Infuriating two node cluster issue!

Soldato
Joined
7 May 2004
Posts
5,503
Location
Naked and afraid
Infuriating because it WAS working and now decided it doesn’t want to!

We’ve had a simple Windows 2000 cluster running on two IBM Blades for over a year now, last Friday it decided it didn’t want to speak to it’s neighbour over the heartbeat anymore.

Event Type: Warning
Event Source: ClusSvc
Event Category: (16)
Event ID: 1123
Date: 22/01/2010
Time: 17:37:12
User: N/A
Computer: #####01
Description:
The node lost communication with cluster node '#####02' on network 'Private'.

Event Type: Warning
Event Source: ClusSvc
Event Category: (16)
Event ID: 1135
Date: 22/01/2010
Time: 17:37:28
User: N/A
Computer: #####01
Description:
Cluster node #####02 was removed from the active cluster membership.
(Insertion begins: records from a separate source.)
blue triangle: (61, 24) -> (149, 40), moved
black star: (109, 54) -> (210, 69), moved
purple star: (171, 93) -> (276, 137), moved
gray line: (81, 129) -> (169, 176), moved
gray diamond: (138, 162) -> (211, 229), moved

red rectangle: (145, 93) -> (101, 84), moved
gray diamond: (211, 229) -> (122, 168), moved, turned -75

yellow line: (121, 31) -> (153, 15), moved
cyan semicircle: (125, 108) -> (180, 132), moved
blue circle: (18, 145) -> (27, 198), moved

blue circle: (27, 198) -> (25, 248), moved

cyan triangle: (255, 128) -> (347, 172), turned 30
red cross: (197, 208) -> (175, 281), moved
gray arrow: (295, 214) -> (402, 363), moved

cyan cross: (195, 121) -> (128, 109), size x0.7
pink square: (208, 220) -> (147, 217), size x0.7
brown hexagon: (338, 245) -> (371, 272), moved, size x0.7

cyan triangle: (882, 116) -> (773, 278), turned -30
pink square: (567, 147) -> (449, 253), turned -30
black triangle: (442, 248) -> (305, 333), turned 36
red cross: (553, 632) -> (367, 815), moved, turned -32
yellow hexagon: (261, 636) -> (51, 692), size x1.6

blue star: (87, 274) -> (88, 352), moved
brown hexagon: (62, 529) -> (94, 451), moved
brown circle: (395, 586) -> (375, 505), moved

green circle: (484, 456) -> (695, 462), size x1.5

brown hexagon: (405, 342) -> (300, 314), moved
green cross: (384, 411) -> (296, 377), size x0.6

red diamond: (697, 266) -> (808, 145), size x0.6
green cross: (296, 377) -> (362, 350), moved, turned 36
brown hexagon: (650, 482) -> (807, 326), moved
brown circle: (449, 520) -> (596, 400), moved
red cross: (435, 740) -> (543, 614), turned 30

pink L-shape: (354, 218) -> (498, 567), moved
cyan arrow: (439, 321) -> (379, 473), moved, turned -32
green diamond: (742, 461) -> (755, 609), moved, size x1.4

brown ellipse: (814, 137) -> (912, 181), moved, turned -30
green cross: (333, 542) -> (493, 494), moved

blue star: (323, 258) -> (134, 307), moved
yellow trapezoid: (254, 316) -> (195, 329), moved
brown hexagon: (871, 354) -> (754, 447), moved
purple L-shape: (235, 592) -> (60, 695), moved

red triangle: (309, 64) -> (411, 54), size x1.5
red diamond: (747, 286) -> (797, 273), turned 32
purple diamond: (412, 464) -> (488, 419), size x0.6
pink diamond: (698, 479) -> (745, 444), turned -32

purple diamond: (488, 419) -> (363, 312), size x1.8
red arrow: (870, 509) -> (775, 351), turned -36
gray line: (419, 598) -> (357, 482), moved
The Clustering Service may have been stopped on the node, the node may have failed, or the node may have lost communication with the other active cluster nodes.


Event Type: Error
Event Source: ClusSvc
Event Category: (16)
Event ID: 1108
Date: 22/01/2010
Time: 17:40:39
User: N/A
Computer: #####01
Description:
The join of node #####02 to the cluster timed out and was aborted.

Nothing was changed!

We tried removing and re-adding the second node but it failed saying it couldn’t communicate with the first, we checked comms and it’s all OK, no failures.

We changed the IP of the second nodes heartbeat, uninstalled Cluster services and re-installed which oddly worked.

Then literally four hours later the node dropped out, the same ‘fix’ as before didn’t work.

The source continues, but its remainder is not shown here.